* [What needs to be done]: Extract, from the records beneath this instruction, each line that contains the word "hàng".

* [Given data]:
★ ★ ★ ★

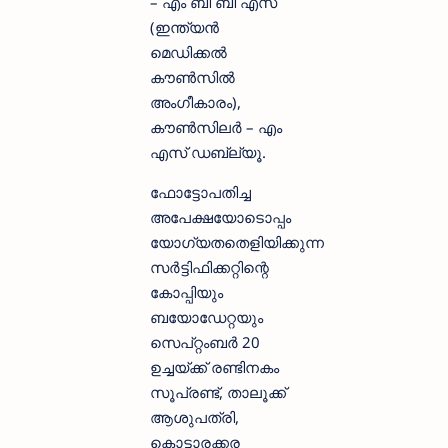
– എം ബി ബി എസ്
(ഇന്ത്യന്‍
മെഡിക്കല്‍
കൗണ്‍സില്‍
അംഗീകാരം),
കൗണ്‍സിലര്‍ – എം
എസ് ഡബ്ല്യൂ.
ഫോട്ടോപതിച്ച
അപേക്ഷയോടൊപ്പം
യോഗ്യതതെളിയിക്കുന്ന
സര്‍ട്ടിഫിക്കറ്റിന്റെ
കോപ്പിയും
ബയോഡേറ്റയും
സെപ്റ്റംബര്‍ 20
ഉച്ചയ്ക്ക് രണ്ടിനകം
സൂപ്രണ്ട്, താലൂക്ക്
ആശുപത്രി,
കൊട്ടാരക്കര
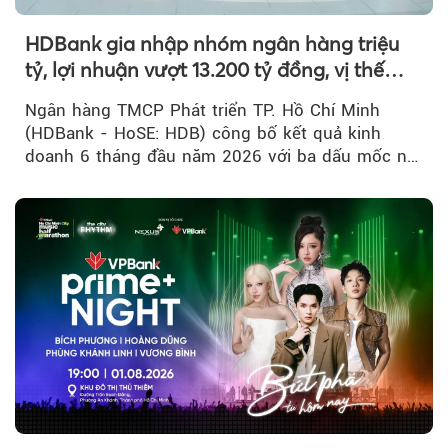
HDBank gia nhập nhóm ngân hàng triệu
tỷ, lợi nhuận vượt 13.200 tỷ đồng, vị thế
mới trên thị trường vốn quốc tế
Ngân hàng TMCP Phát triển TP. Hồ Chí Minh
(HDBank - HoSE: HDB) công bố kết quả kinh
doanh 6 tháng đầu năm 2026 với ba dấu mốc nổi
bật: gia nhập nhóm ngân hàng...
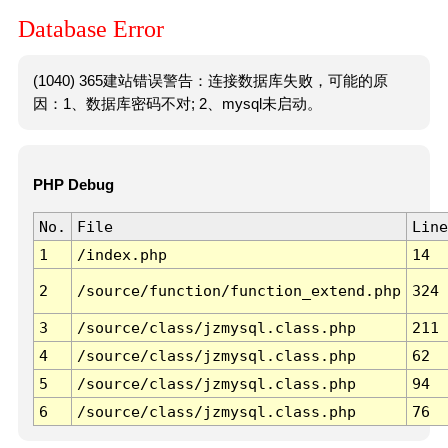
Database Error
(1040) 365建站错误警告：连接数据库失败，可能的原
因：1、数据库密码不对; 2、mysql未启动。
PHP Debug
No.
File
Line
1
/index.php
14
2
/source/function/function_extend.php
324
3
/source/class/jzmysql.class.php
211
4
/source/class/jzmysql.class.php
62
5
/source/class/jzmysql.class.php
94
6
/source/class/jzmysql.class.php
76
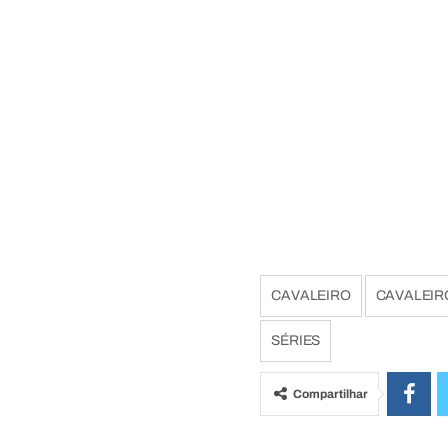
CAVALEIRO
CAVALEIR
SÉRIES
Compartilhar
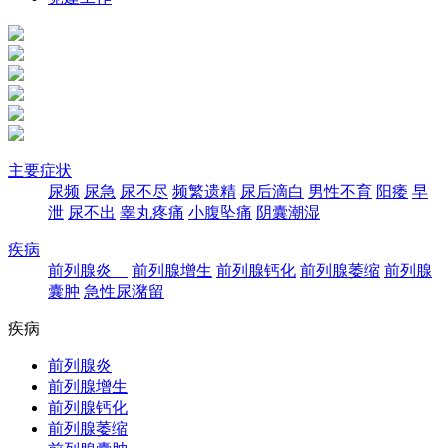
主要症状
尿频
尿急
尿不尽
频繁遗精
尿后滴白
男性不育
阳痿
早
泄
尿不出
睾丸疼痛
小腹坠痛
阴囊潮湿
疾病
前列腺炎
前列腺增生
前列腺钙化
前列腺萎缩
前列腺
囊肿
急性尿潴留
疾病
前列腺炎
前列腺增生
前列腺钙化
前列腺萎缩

★ ★ ★ ★

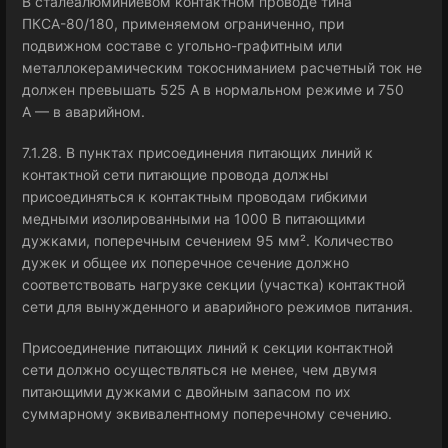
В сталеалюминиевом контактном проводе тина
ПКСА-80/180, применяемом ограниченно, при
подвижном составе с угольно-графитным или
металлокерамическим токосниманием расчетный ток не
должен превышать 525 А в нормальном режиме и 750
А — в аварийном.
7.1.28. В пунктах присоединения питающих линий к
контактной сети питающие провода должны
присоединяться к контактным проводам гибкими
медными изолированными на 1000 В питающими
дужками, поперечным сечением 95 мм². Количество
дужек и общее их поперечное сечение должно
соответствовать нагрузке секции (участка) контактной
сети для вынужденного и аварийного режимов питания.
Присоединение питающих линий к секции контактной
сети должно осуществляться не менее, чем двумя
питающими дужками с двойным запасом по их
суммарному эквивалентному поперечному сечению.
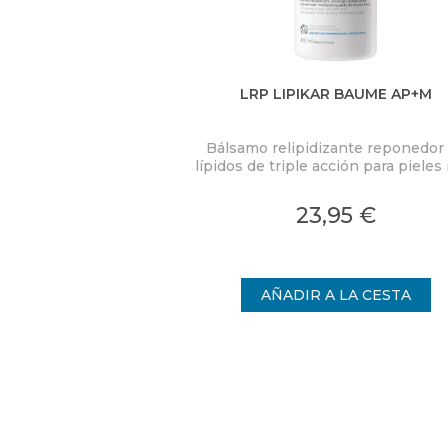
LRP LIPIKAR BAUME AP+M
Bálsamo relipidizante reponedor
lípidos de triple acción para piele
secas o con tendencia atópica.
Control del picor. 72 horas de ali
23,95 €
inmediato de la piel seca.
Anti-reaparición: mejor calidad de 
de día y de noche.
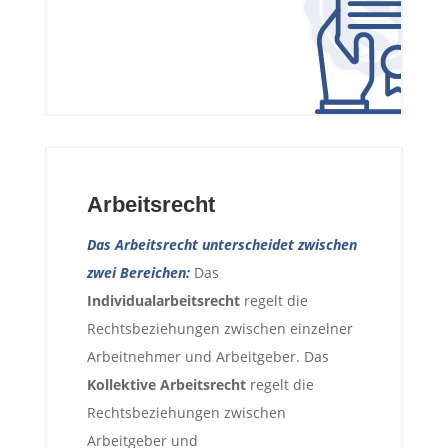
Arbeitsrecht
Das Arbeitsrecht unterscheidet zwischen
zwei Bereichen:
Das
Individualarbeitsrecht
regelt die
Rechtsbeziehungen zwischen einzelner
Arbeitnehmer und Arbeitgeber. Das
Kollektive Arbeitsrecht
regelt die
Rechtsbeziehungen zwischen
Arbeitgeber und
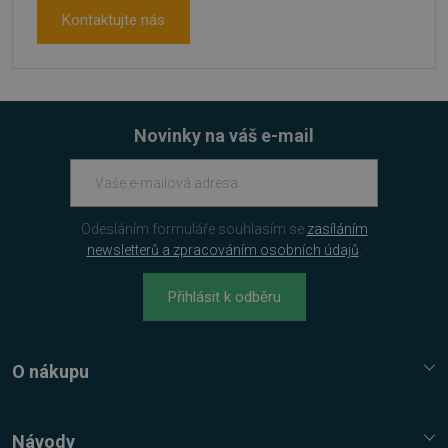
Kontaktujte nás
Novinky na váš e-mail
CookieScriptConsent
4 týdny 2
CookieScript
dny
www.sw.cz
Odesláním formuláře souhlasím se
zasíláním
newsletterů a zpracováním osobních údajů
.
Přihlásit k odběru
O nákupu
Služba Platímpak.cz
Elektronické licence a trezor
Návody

★ ★ ★ ★

* [Output for this task]:
HDBank gia nhập nhóm ngân hàng triệu
Ngân hàng TMCP Phát triển TP. Hồ Chí Minh
bật: gia nhập nhóm ngân hàng...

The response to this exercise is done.